Pendaki asal Brasil, Juliana Marins meninggal dunia setelah terjatuh di jurang Gunung Rinjani. Hasil autopsi kedua oleh tim forensik Brasil menyatakan Juliana Marins meninggal akibat beberapa trauma karena terjatuh dari ketinggian.
Menurut Reginaldo Franklin, seorang dokter forensik di Kepolisian Sipil Rio de Jeneiro Brasil, Juliana meninggal 32 jam setelah terjatuh pertama kali.
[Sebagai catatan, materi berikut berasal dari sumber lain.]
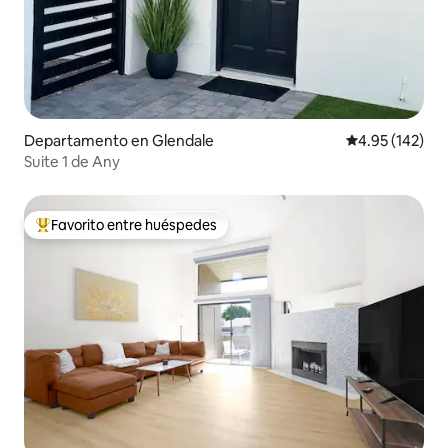
Departamento en Glendale
Calificación p
4.95 (142)
Suite 1 de Any
Favorito entre huéspedes
De los mejores en Favorito entre huéspedes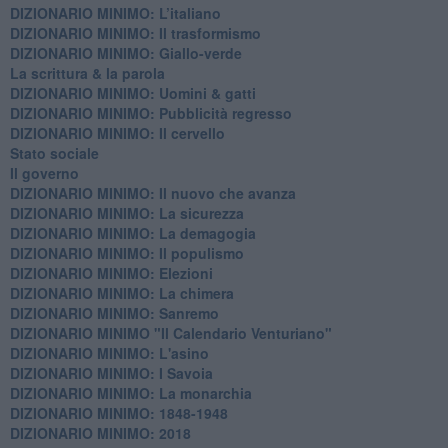
DIZIONARIO MINIMO: L’italiano
DIZIONARIO MINIMO: Il trasformismo
DIZIONARIO MINIMO: Giallo-verde
La scrittura & la parola
​DIZIONARIO MINIMO: Uomini & gatti
DIZIONARIO MINIMO: ​Pubblicità regresso
DIZIONARIO MINIMO: Il cervello
Stato sociale
Il governo
DIZIONARIO MINIMO: Il nuovo che avanza
DIZIONARIO MINIMO: La sicurezza
DIZIONARIO MINIMO: La demagogia
DIZIONARIO MINIMO: Il populismo
DIZIONARIO MINIMO: Elezioni
DIZIONARIO MINIMO: La chimera
DIZIONARIO MINIMO: Sanremo
DIZIONARIO MINIMO "Il Calendario Venturiano"
DIZIONARIO MINIMO: L'asino
DIZIONARIO MINIMO: I Savoia
DIZIONARIO MINIMO: La monarchia
DIZIONARIO MINIMO: 1848-1948
DIZIONARIO MINIMO: 2018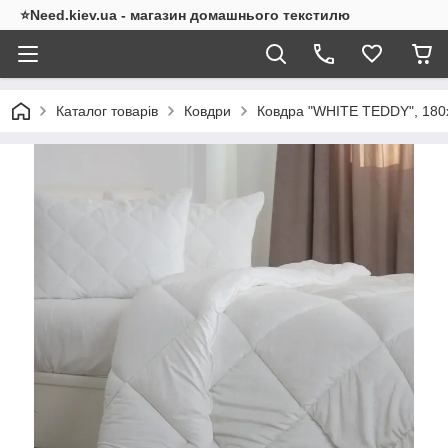
⭐Need.kiev.ua - магазин домашнього текстилю
Каталог товарів
Ковдри
Ковдра "WHITE TEDDY", 180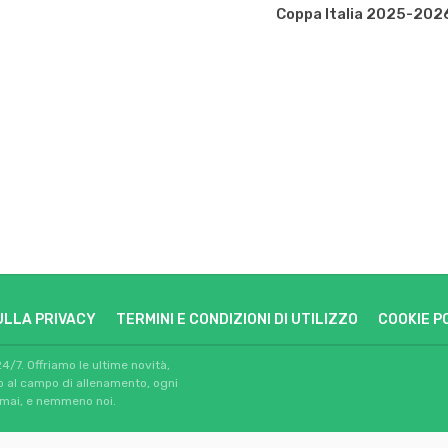
Coppa Italia 2025-202
ULLA PRIVACY
TERMINI E CONDIZIONI DI UTILIZZO
COOKIE P
24/7. Offriamo le ultime novità,
io al campo di allenamento, ogni
 mai, e nemmeno noi.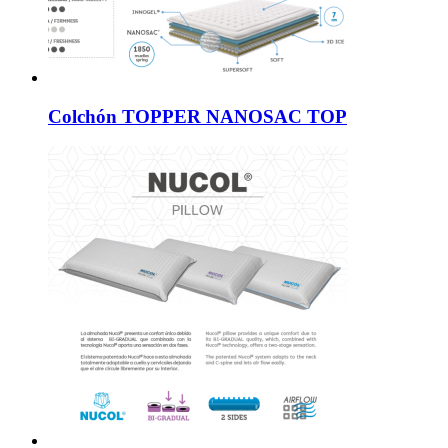
Colchón TOPPER NANOSAC TOP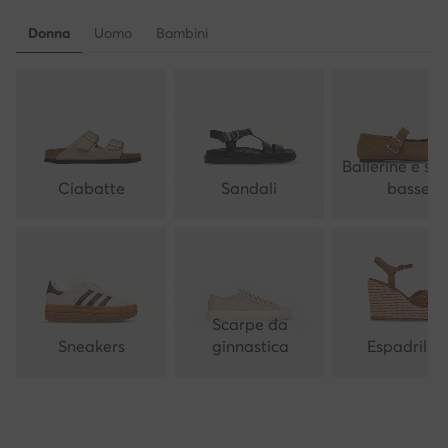
Donna
Uomo
Bambini
Ballerine e sc
Ciabatte
Sandali
basse
Scarpe da
Sneakers
ginnastica
Espadrillas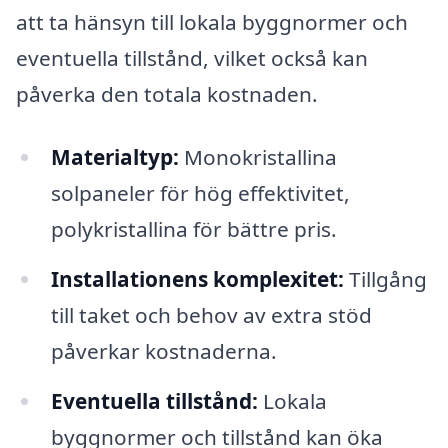
att ta hänsyn till lokala byggnormer och
eventuella tillstånd, vilket också kan
påverka den totala kostnaden.
Materialtyp:
Monokristallina
solpaneler för hög effektivitet,
polykristallina för bättre pris.
Installationens komplexitet:
Tillgång
till taket och behov av extra stöd
påverkar kostnaderna.
Eventuella tillstånd:
Lokala
byggnormer och tillstånd kan öka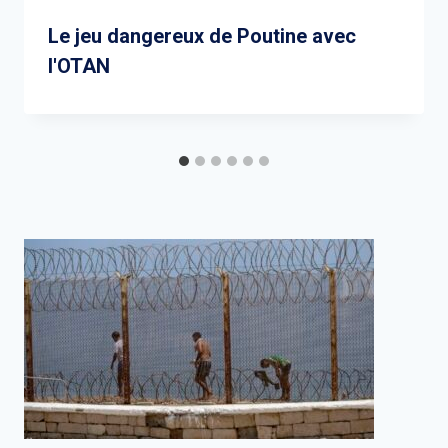
Le jeu dangereux de Poutine avec
l'OTAN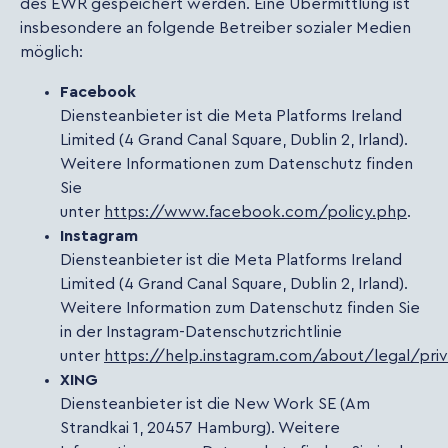
des EWR gespeichert werden. Eine Übermittlung ist
insbesondere an folgende Betreiber sozialer Medien
möglich:
Facebook
Diensteanbieter ist die Meta Platforms Ireland
Limited (4 Grand Canal Square, Dublin 2, Irland).
Weitere Informationen zum Datenschutz finden
Sie
unter
https://www.facebook.com/policy.php
.
Instagram
Diensteanbieter ist die Meta Platforms Ireland
Limited (4 Grand Canal Square, Dublin 2, Irland).
Weitere Information zum Datenschutz finden Sie
in der Instagram-Datenschutzrichtlinie
unter
https://help.instagram.com/about/legal/pri
XING
Diensteanbieter ist die New Work SE (Am
Strandkai 1, 20457 Hamburg). Weitere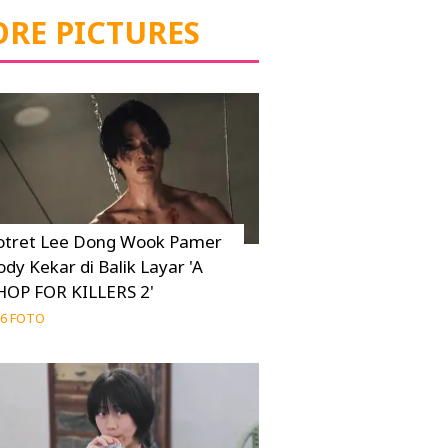
RE PICTURES
otret Lee Dong Wook Pamer
ody Kekar di Balik Layar 'A
HOP FOR KILLERS 2'
6 FOTO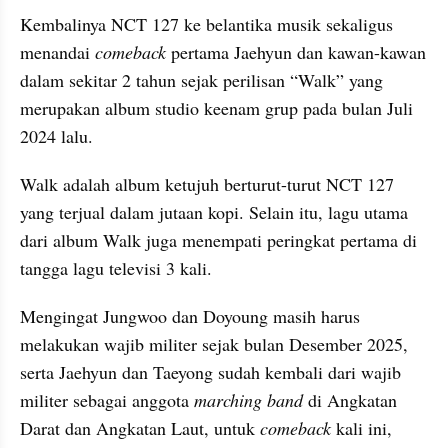
Kembalinya NCT 127 ke belantika musik sekaligus 
menandai 
comeback
 pertama Jaehyun dan kawan-kawan 
dalam sekitar 2 tahun sejak perilisan “Walk” yang 
merupakan album studio keenam grup pada bulan Juli 
2024 lalu.
Walk adalah album ketujuh berturut-turut NCT 127 
yang terjual dalam jutaan kopi. Selain itu, lagu utama 
dari album Walk juga menempati peringkat pertama di 
tangga lagu televisi 3 kali.
Mengingat Jungwoo dan Doyoung masih harus 
melakukan wajib militer sejak bulan Desember 2025, 
serta Jaehyun dan Taeyong sudah kembali dari wajib 
militer sebagai anggota 
marching band
 di Angkatan 
Darat dan Angkatan Laut, untuk 
comeback
 kali ini,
Perkiraan waktunya adalah tengah hari tanggal 22 Juni.
"Larva ditemukan di kulit kepala dan dada Juliana. Kami berkonsultasi dengan dokter forensik yang menjadi rujukan dalam studi kasus ini dan, berdasarkan biologi serangga dan waktu yang dibutuhkan serangga tersebut untuk mencapai ukuran tersebut, kami menghitung waktu secara retroaktif," kata Franklin dikutip dari O Globo, Sabtu (12/7/2025).
"Beginilah cara kami memperkirakan waktu kematian, yang kemungkinan terjadi tengah hari tanggal 22 Juni, waktu Indonesia. Setelah terjatuh terakhir yang lebih kuat, ia meninggal dalam waktu 15 menit," kata dokter forensik tersebut.
Atas permintaan keluarga Juliana, jenazahnya menjalani autopsi ulang di Institut Medis Forensik Rio de Janeiro. Menurut para ahli forensik Brasil, mustahil untuk menentukan tanggal kematian secara akurat karena kondisi jenazah saat tiba di Brasil.
Meskipun demikian, para ahli mengonfirmasi penyebab kematian: perdarahan internal yang disebabkan oleh cedera multiorgan akibat beberapa trauma, sesuai dengan benturan berenergi kinetik tinggi, yang umum terjadi pada jatuh dari ketinggian.
Foto rontgen yang diambil di Brasil menunjukkan fraktur pada tulang rusuk, tulang paha, dan panggul, yang menyebabkan pendarahan hebat. Pukulan lateral mengenai organ dalam, menyebabkan memar ginjal dan laserasi hati, yang menyebabkan kerusakan struktural pada visera dan perdarahan internal.